Now, for essentials, it seems that the big organizations are pulling through this. But there's a cost, I think. People get tired. People get sick and systems break. So, for those of us that have been around cars, you don't run a car redline for an extended period of time because things will quickly degrade, and degrade at a rate that was much quicker than anticipated. Eventually, things will get hot and fail or break.
I suspect that as lockdowns keep occurring and people get tired, or maybe they skip a maintenance cycle because they're trying to churn out as much toilet paper or personal health protection and safety devices, things are going to start to break sooner than later because of that. Or what'll happen is we'll get through this outage, and then because we've skipped all those maintenance cycles, a whole bunch of bad things and catastrophic failures are going to occur after the fact. So, I think while operations are still occurring reasonably well, even though it's at a reduced level and we're getting our packages, I think we're missing the behind-the-scenes part.
Before COVID, most industrial process equipment in general is and was, poorly protected, and it was designed also on a model that was for previous generations but doesn't work well in a modern digital age.

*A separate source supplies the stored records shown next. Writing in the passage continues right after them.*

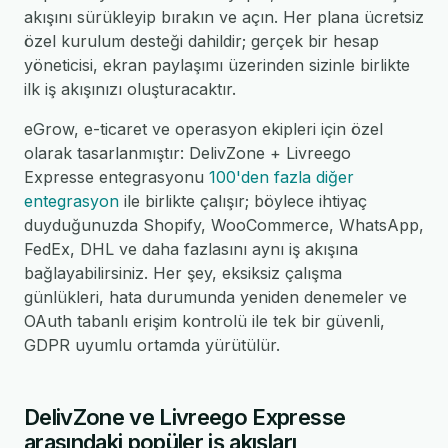
akışını sürükleyip bırakın ve açın. Her plana ücretsiz
özel kurulum desteği dahildir; gerçek bir hesap
yöneticisi, ekran paylaşımı üzerinden sizinle birlikte
ilk iş akışınızı oluşturacaktır.
eGrow, e-ticaret ve operasyon ekipleri için özel
olarak tasarlanmıştır: DelivZone + Livreego
Expresse entegrasyonu
100'den fazla diğer
entegrasyon
ile birlikte çalışır; böylece ihtiyaç
duyduğunuzda Shopify, WooCommerce, WhatsApp,
FedEx, DHL ve daha fazlasını aynı iş akışına
bağlayabilirsiniz. Her şey, eksiksiz çalışma
günlükleri, hata durumunda yeniden denemeler ve
OAuth tabanlı erişim kontrolü ile tek bir güvenli,
GDPR uyumlu ortamda yürütülür.
DelivZone ve Livreego Expresse
arasındaki popüler iş akışları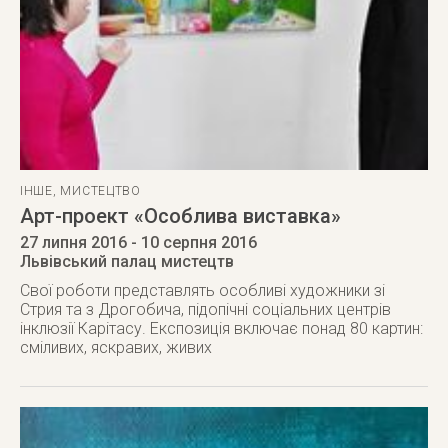
ІНШЕ
,
МИСТЕЦТВО
Арт-проект «Особлива виставка»
27 липня 2016
- 10 серпня 2016
Львівський палац мистецтв
Свої роботи представлять особливі художники зі
Стрия та з Дрогобича, підопічні соціальних центрів
інклюзії Карітасу. Експозиція включає понад 80 картин:
сміливих, яскравих, живих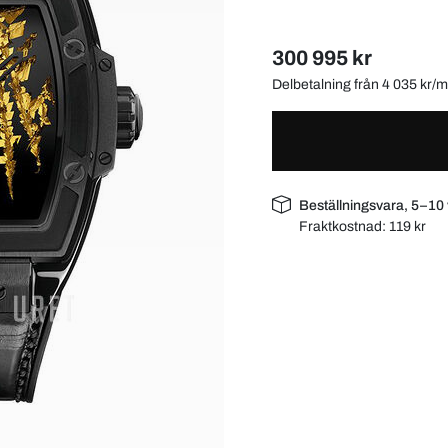
300 995 kr
Delbetalning från 4 035 kr
Beställningsvara, 5–10
Fraktkostnad:
119 kr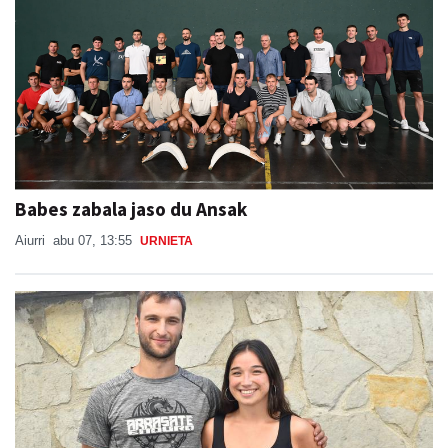
Babes zabala jaso du Ansak
Aiurri
abu 07, 13:55
URNIETA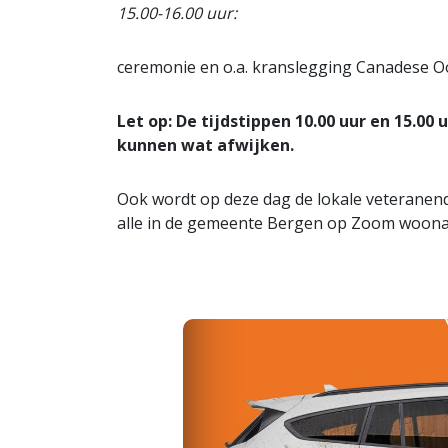
15.00-16.00 uur:
ceremonie en o.a. kranslegging Canadese 
Let op: De tijdstippen 10.00 uur en 15.0
kunnen wat afwijken.
Ook wordt op deze dag de lokale veteranend
alle in de gemeente Bergen op Zoom woona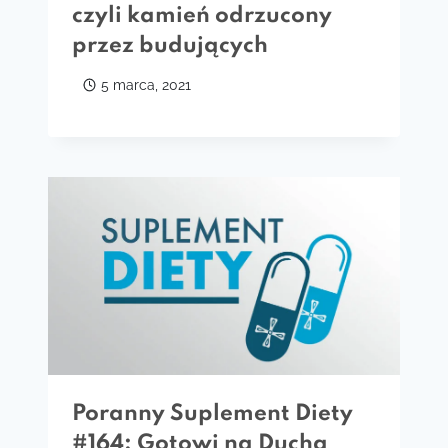
czyli kamień odrzucony
przez budujących
5 marca, 2021
Poranny Suplement Diety
#164: Gotowi na Ducha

So, for example, if we're talking about electronic system maintenance, generally there's a mindset of if it's not broken, don't fix it. Or better yet, people thought of the concept of multiple redundant lines would help you in a physical failure event but if you look at things from an electronic perspective, when something goes sideways, and surely it will, there is zero technological diversity in place to prevent all of the manufacturing unit cells or lines from being brought down by a single weaponized approach that would target all lines.
So, to summarize up what I'm trying to say, I guess it's like we are in a fragile state. Right now you're playing cyber roulette even though it looks like you're still getting your packages. But I do think that we're going to incur future costs as an unintended consequence, especially for maintenance. I think when a few of those links in the chain start to snap or be fatigued, the whole system or parts of the system will collapse. I do think we haven't done enough to promote resiliency with respect to industrial control systems and operational technology. But that's just my sense from all of the sites I've ever been to.
I do think there's a big open question about what do we do after COVID. My perspective on the web of problems is that we have done a very poor job of investing in critical infrastructure and maintaining it and keeping it reliable. I think post-COVID, as companies/governments/municipalities will be really tightening their belts, I think and I fear, that people are going to let the security system, especially for maintenance of electronic systems, degrade even further because they're afraid of shutdowns and unintentional disruptions that result in a loss of revenue or service. In fact, we are starting to see it fail now in automotive – where they cannot get components, and so production is being halted or rationed.